### Stored items
▼

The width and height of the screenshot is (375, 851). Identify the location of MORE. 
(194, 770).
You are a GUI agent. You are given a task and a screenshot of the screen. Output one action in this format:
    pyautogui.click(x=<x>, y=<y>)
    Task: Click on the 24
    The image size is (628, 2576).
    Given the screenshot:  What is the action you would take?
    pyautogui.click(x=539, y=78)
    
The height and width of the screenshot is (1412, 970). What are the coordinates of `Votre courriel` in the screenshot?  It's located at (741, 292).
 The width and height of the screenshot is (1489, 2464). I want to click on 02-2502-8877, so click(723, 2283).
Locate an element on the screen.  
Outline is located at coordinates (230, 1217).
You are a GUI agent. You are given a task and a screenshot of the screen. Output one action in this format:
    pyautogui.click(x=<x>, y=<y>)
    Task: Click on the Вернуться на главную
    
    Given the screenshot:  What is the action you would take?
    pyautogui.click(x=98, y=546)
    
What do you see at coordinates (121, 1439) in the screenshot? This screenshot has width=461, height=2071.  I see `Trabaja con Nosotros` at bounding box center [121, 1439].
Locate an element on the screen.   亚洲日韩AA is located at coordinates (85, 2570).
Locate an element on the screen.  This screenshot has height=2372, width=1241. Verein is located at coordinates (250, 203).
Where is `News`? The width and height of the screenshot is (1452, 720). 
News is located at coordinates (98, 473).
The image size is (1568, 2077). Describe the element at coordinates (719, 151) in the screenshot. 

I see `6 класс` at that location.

▲

Output each record exactly, leaving nothing out.

### WRITTEN ANSWER
The width and height of the screenshot is (375, 851). Identify the location of MORE. 
(194, 770).
You are a GUI agent. You are given a task and a screenshot of the screen. Output one action in this format:
    pyautogui.click(x=<x>, y=<y>)
    Task: Click on the 24
    The image size is (628, 2576).
    Given the screenshot:  What is the action you would take?
    pyautogui.click(x=539, y=78)
    
The height and width of the screenshot is (1412, 970). What are the coordinates of `Votre courriel` in the screenshot?  It's located at (741, 292).
 The width and height of the screenshot is (1489, 2464). I want to click on 02-2502-8877, so click(723, 2283).
Locate an element on the screen.  
Outline is located at coordinates (230, 1217).
You are a GUI agent. You are given a task and a screenshot of the screen. Output one action in this format:
    pyautogui.click(x=<x>, y=<y>)
    Task: Click on the Вернуться на главную
    
    Given the screenshot:  What is the action you would take?
    pyautogui.click(x=98, y=546)
    
What do you see at coordinates (121, 1439) in the screenshot? This screenshot has width=461, height=2071.  I see `Trabaja con Nosotros` at bounding box center [121, 1439].
Locate an element on the screen.   亚洲日韩AA is located at coordinates (85, 2570).
Locate an element on the screen.  This screenshot has height=2372, width=1241. Verein is located at coordinates (250, 203).
Where is `News`? The width and height of the screenshot is (1452, 720). 
News is located at coordinates (98, 473).
The image size is (1568, 2077). Describe the element at coordinates (719, 151) in the screenshot. 

I see `6 класс` at that location.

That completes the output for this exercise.